All stock and sector performance data expressed in local currency terms. Source: Bloomberg.
Market Outlook and Strategy
We invests in a range of global listed infrastructure assets including toll roads, airports, railroads, utilities, pipelines, and wireless towers. These sectors share common characteristics, like barriers to entry and pricing power, which can provide investors with inflation-protected income and strong capital growth over the medium-term.
The portfolio remains positioned with toll roads as its largest sector overweight. Current valuations, even after April’s partial rebound, imply multi-year traffic declines and ignore the reality that interest rates will be lower going forward. There is a valid argument that increased flexibility to work-from-home may result in a permanent adjustment to traffic. There is a stronger argument, and evidence from China, that as shutdowns are eased, people will prefer to travel by private car than by public bus / subway to maintain social distancing.
The portfolio is also overweight gas utilities. This exposure is made up of specialist US and European companies operating in niche market areas; a stable Japanese name with a strong balance sheet that can add stability to the portfolio; and the newly added Chinese gas utilities which are positioned to benefit from structural growth, in a region that appears to have coped well with the coronavirus outbreak.
We have begun to reduce the scale of the portfolio’s underweight exposure to Airports, but remain cautious on the sector. Any recovery in airport passenger numbers may be slow due to traveller caution, making it difficult to predict when volumes will recover to pre-coronavirus levels. A staggered re-opening of airports may start with domestic or regional flights, which are far less valuable than international flights.
A prudent approach has been maintained towards North American freight rail stocks, which are relatively sensitive to the economy. Freight volumes are likely to turn down in the coming months. We expect US carloads down ~25% with earnings downgrades of similar magnitude. When these risks are better reflected in valuations there should be an opportunity to add.

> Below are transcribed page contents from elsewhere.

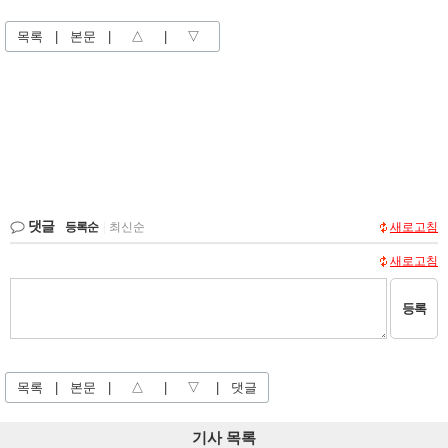
목록
|
본문
|
△
|
▽
댓글
등록순
|
최신순
새로고침
새로고침
등록
목록
|
본문
|
△
|
▽
|
댓글
기사 목록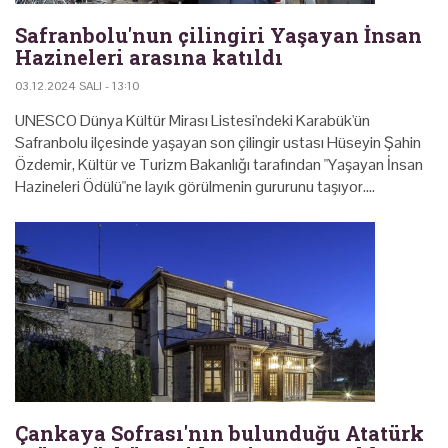
Safranbolu'nun çilingiri Yaşayan İnsan
Hazineleri arasına katıldı
03.12.2024 SALI - 13:10
UNESCO Dünya Kültür Mirası Listesi'ndeki Karabük'ün
Safranbolu ilçesinde yaşayan son çilingir ustası Hüseyin Şahin
Özdemir, Kültür ve Turizm Bakanlığı tarafından "Yaşayan İnsan
Hazineleri Ödülü"ne layık görülmenin gururunu taşıyor.…
Çankaya Sofrası'nın bulunduğu Atatürk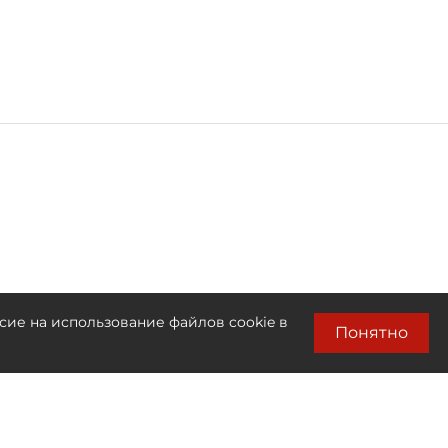
сие на использование файлов cookie в
Понятно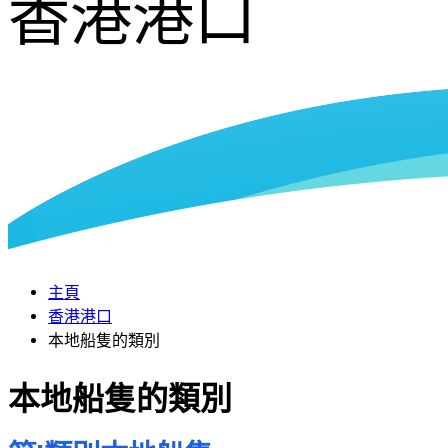
香港港口
主頁
香港港口
本地船隻的類別
本地船隻的類別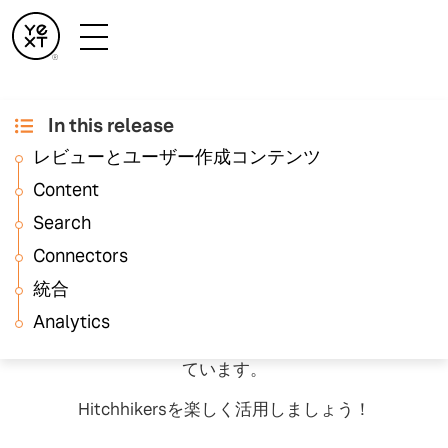
In this release
2023年10月の月次リ
レビューとユーザー作成コンテンツ
リースノート
Content
Search
Connectors
毎月、Hitchhikersの皆様は月次リリースで最新の素晴
統合
らしいYext機能をご利用いただけます。リリースプロ
Analytics
セスについては
こちら
をご確認ください。また、機能
のリリースについてのご質問は
コミュニティ
で受け付け
ています。
Hitchhikersを楽しく活用しましょう！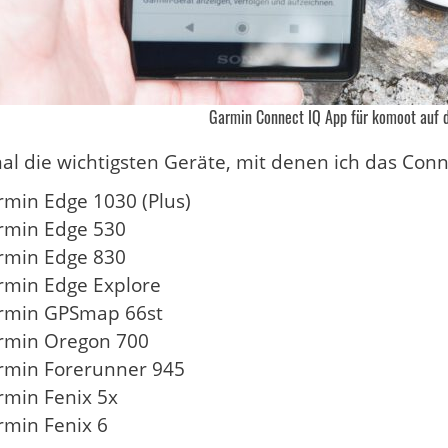
Garmin Connect IQ App für komoot auf 
al die wichtigsten Geräte, mit denen ich das Conn
rmin Edge 1030 (Plus)
rmin Edge 530
rmin Edge 830
rmin Edge Explore
rmin GPSmap 66st
rmin Oregon 700
rmin Forerunner 945
rmin Fenix 5x
rmin Fenix 6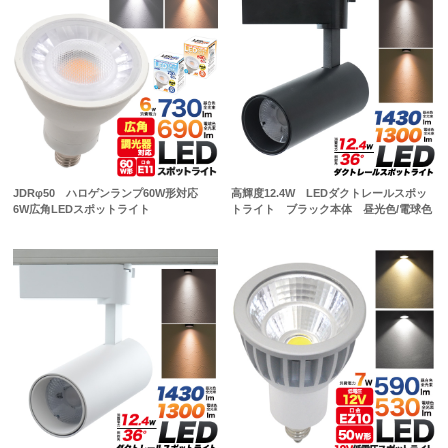
JDRφ50 ハロゲンランプ60W形対応
高輝度12.4W LEDダクトレールスポッ
6W広角LEDスポットライト
トライト ブラック本体 昼光色/電球色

The portfolio’s long-standing underweight exposure to Multi/ Electric utilities has moved to neutral. Many good quality utilities are now trading at relatively appealing levels, having underperformed in April’s rising markets. Lower interest rates will be supportive of valuation multiples. Regulated utility earnings should be materially more resilient than those of the broader market in the event of an extended economic slowdown or recession. Over the longer term, the structural growth drivers for this sector (build-out of renewables, replacement of aged networks) remain intact.